::: Exercise input :::
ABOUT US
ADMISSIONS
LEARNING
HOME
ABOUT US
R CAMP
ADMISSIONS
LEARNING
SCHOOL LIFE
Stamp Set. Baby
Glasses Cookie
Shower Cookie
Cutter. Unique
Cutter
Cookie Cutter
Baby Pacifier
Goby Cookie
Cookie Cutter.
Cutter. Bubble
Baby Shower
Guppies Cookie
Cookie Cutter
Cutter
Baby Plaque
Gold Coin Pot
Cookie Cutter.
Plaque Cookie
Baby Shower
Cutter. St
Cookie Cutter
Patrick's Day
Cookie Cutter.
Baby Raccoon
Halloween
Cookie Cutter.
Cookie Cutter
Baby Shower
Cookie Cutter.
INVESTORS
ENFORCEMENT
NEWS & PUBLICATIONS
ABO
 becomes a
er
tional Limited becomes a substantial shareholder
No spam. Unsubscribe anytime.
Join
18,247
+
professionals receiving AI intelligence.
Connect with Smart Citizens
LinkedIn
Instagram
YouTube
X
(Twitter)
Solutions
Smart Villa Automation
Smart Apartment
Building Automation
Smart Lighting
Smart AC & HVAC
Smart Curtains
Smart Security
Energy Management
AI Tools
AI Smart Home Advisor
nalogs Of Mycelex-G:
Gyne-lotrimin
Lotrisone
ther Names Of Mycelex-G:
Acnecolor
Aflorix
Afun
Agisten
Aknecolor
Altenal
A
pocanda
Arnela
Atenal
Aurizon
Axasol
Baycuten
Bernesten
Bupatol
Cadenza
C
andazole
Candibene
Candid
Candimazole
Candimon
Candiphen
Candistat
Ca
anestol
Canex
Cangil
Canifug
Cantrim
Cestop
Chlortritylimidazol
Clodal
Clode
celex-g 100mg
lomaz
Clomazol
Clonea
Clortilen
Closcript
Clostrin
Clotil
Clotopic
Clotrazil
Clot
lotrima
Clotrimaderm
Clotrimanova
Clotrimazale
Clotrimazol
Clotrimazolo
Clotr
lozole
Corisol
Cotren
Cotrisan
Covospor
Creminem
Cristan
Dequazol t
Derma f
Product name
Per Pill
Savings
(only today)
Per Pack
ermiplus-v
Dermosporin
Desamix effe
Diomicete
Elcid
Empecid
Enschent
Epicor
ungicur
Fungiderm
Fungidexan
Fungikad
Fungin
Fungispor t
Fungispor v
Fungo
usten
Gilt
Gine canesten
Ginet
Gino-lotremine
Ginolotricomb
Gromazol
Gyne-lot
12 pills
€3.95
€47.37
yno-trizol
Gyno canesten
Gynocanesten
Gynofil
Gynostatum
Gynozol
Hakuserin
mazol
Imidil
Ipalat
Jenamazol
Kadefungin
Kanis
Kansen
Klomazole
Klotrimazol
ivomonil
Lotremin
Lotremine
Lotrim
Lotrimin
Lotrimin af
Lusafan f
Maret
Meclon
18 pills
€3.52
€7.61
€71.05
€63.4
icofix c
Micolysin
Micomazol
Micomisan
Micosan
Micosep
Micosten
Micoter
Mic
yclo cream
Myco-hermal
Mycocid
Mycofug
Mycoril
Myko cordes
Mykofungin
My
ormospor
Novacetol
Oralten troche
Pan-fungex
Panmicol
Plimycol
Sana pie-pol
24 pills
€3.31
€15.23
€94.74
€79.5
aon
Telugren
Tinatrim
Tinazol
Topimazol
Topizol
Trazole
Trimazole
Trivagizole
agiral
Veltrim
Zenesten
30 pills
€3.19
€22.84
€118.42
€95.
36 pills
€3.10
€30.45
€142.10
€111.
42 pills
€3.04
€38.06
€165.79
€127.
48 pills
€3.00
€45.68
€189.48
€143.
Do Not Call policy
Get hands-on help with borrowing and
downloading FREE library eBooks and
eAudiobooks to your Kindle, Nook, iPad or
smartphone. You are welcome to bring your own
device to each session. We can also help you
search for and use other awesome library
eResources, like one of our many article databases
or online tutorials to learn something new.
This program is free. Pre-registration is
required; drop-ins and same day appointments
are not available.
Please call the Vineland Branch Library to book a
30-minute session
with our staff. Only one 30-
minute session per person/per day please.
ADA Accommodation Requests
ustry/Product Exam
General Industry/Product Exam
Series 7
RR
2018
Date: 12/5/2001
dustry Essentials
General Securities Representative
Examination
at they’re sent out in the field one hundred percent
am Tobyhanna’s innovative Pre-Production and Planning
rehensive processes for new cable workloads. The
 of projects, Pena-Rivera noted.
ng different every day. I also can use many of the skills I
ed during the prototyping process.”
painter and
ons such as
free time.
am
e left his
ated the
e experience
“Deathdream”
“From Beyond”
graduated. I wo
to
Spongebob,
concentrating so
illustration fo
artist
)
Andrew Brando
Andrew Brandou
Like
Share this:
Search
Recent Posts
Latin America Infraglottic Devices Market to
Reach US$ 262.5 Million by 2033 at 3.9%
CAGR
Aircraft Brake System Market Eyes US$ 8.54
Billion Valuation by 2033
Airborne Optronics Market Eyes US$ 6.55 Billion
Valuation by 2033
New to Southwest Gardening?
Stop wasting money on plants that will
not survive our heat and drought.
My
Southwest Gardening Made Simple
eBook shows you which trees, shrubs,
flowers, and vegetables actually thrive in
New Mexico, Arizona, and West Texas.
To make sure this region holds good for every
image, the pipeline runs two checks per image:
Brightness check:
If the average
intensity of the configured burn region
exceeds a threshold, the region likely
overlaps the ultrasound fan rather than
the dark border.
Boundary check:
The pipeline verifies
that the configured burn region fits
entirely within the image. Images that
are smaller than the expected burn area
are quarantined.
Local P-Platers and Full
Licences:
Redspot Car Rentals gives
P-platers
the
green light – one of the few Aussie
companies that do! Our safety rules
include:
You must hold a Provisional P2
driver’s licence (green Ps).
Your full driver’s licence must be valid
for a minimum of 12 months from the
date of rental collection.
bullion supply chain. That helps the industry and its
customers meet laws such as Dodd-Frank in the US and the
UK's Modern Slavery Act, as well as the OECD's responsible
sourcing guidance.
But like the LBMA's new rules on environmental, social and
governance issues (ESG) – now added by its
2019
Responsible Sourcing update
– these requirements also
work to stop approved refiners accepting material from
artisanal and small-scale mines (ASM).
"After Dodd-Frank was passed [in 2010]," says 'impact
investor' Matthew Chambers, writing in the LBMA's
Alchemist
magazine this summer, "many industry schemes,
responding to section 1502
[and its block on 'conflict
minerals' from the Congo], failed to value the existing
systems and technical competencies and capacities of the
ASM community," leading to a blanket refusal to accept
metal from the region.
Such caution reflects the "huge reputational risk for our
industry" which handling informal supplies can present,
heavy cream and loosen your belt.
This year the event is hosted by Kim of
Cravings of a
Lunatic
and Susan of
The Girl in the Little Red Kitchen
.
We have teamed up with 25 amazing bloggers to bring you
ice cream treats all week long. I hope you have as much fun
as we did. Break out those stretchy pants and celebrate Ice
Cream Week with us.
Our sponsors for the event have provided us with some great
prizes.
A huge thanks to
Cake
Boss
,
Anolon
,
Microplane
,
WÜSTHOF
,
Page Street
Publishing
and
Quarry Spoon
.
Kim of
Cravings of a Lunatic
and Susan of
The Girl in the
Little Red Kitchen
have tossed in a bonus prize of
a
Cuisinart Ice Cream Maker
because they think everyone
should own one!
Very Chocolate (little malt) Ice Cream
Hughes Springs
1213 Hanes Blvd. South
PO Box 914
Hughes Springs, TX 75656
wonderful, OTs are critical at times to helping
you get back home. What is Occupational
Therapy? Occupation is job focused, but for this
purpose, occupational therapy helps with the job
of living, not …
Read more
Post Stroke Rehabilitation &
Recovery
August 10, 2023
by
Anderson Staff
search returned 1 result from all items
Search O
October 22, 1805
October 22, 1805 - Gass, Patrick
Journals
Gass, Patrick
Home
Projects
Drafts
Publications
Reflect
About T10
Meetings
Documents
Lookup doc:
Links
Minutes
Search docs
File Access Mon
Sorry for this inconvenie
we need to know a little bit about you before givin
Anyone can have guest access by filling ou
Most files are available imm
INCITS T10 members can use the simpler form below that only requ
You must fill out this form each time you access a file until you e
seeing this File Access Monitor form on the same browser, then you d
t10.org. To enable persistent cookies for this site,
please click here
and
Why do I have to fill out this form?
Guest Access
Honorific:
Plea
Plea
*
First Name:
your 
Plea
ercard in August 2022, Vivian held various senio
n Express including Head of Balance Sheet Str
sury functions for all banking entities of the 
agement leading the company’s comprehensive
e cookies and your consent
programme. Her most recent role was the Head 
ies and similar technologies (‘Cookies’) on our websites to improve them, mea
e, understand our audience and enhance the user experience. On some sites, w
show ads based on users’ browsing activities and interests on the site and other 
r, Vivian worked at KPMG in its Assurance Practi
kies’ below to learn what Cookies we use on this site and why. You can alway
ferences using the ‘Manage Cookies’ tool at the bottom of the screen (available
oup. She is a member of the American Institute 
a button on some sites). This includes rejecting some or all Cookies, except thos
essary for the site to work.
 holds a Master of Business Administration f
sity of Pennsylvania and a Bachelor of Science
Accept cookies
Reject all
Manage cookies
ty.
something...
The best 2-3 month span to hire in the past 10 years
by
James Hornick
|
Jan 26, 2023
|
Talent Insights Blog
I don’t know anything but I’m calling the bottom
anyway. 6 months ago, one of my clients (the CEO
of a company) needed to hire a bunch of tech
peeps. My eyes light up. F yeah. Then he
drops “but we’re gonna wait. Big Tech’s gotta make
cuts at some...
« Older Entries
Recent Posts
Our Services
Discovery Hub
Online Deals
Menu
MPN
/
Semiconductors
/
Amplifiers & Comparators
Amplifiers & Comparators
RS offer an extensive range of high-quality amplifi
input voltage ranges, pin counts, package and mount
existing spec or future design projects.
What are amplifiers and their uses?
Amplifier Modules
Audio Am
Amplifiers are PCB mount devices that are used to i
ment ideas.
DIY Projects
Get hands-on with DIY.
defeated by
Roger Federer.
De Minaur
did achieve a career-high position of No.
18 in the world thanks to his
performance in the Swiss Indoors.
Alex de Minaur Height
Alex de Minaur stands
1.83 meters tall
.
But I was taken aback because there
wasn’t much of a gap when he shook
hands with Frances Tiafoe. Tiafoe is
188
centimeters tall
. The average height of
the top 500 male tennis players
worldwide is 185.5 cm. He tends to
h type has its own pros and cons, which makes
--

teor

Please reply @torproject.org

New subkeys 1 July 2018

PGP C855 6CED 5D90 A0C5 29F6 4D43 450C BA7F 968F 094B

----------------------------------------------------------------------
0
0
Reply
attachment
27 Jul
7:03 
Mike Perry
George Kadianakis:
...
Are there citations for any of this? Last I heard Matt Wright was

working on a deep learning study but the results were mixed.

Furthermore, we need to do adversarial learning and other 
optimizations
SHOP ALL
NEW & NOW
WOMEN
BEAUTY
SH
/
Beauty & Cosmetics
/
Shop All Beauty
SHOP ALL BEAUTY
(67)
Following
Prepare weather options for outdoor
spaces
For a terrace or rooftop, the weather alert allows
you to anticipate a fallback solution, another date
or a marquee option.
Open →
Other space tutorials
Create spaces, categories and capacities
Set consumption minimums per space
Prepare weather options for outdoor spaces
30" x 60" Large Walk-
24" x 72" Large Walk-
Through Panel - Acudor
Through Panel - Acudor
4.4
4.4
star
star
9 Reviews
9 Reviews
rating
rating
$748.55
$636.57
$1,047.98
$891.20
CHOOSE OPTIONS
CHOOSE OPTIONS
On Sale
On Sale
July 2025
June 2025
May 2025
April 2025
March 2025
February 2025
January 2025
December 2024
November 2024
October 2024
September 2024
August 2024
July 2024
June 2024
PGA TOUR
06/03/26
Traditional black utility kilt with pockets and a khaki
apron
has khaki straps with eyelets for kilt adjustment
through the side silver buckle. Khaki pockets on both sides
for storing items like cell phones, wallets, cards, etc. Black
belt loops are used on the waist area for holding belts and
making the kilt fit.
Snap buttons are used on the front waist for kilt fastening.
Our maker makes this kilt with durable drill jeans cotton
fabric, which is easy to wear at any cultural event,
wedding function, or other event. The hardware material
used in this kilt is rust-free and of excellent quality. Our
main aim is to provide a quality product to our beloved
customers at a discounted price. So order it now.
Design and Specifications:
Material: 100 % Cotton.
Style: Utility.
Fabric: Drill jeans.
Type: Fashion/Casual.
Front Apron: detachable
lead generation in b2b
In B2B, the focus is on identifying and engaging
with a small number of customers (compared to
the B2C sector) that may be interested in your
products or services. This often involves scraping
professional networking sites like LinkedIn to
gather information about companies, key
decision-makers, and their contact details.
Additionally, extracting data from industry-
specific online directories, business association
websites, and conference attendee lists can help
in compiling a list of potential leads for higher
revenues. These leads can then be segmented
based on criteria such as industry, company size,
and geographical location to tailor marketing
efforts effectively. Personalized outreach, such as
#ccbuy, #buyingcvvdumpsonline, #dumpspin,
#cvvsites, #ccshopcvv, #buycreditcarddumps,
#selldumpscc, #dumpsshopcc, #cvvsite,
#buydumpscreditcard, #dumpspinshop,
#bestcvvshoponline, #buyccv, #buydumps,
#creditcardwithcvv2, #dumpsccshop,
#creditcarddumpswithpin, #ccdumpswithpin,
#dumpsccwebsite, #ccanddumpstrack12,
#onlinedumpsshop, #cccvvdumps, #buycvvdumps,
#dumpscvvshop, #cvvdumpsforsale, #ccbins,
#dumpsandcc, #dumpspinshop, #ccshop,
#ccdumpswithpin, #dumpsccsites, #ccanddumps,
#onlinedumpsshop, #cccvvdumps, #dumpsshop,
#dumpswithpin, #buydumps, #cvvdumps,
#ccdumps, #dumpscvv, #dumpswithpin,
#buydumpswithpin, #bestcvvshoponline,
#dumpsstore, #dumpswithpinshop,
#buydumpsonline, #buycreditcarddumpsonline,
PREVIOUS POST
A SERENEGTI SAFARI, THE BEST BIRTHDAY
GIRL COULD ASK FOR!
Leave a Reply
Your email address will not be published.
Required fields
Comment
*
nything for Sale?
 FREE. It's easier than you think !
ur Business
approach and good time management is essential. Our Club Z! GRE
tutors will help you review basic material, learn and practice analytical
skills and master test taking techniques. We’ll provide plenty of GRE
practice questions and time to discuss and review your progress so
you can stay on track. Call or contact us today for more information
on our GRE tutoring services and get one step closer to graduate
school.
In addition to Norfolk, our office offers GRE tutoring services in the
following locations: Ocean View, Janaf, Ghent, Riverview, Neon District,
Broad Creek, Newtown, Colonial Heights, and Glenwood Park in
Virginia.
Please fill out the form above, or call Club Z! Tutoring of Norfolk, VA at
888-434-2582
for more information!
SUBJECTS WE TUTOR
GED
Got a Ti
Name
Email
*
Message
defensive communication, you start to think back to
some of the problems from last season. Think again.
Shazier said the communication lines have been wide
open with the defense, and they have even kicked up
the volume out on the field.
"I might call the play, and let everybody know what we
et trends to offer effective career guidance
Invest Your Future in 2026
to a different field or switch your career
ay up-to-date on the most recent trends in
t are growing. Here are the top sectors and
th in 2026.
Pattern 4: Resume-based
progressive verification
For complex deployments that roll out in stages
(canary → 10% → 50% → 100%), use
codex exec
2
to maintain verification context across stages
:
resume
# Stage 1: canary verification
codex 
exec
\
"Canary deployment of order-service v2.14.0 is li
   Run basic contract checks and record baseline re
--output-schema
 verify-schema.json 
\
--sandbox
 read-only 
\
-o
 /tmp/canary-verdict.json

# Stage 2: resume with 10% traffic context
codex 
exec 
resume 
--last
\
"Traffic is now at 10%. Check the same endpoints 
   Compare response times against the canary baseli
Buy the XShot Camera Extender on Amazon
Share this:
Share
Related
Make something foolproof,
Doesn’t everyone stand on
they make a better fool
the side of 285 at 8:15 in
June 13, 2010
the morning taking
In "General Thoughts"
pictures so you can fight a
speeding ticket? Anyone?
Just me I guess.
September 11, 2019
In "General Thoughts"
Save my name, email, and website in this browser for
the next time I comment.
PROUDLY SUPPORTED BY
:::
_What is required:_ Write out each line of the data that holds the string "have".

_Expected answer:_
We have teamed up with 25 amazing bloggers to bring you
ice cream treats all week long. I hope you have as much fun
Our sponsors for the event have provided us with some great
have tossed in a bonus prize of
Anyone can have guest access by filling ou
Why do I have to fill out this form?
Shazier said the communication lines have been wide
open with the defense, and they have even kicked up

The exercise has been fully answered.